*** Opening of Data for analysis ***

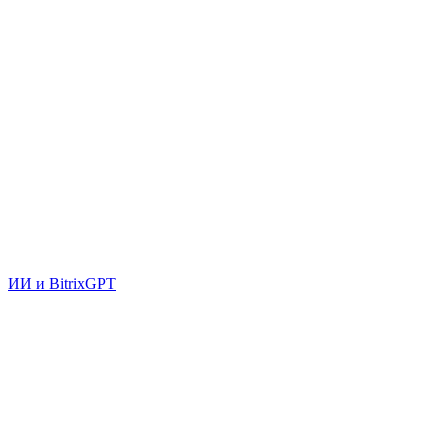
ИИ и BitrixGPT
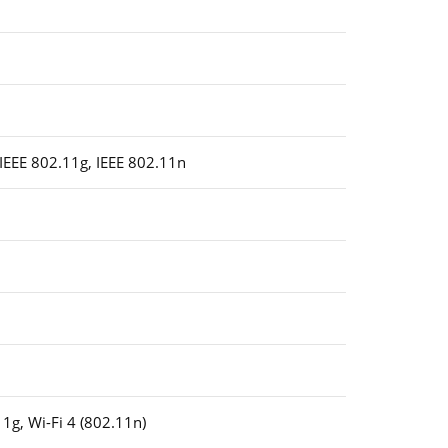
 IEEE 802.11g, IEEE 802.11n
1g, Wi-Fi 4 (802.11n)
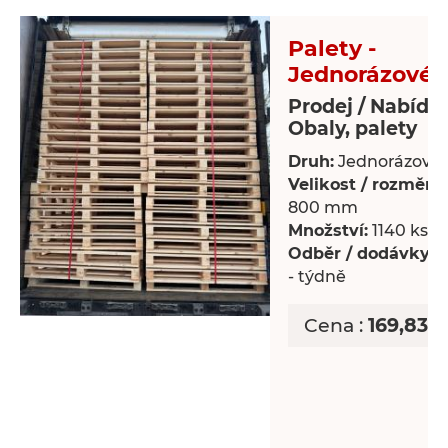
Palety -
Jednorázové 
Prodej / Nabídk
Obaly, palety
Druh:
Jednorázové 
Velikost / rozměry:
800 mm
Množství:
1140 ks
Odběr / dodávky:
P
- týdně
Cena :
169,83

*** Close of Data for analysis ***

Each record should be written out again exactly, though without its pictures.

Solution below -
ИИ и BitrixGPT
 IEEE 802.11g, IEEE 802.11n
1g, Wi-Fi 4 (802.11n)
Palety -
Jednorázové 
Prodej / Nabídk
Obaly, palety
Druh:
Jednorázové 
Velikost / rozměry:
800 mm
Množství:
1140 ks
Odběr / dodávky:
P
- týdně
Cena :
169,83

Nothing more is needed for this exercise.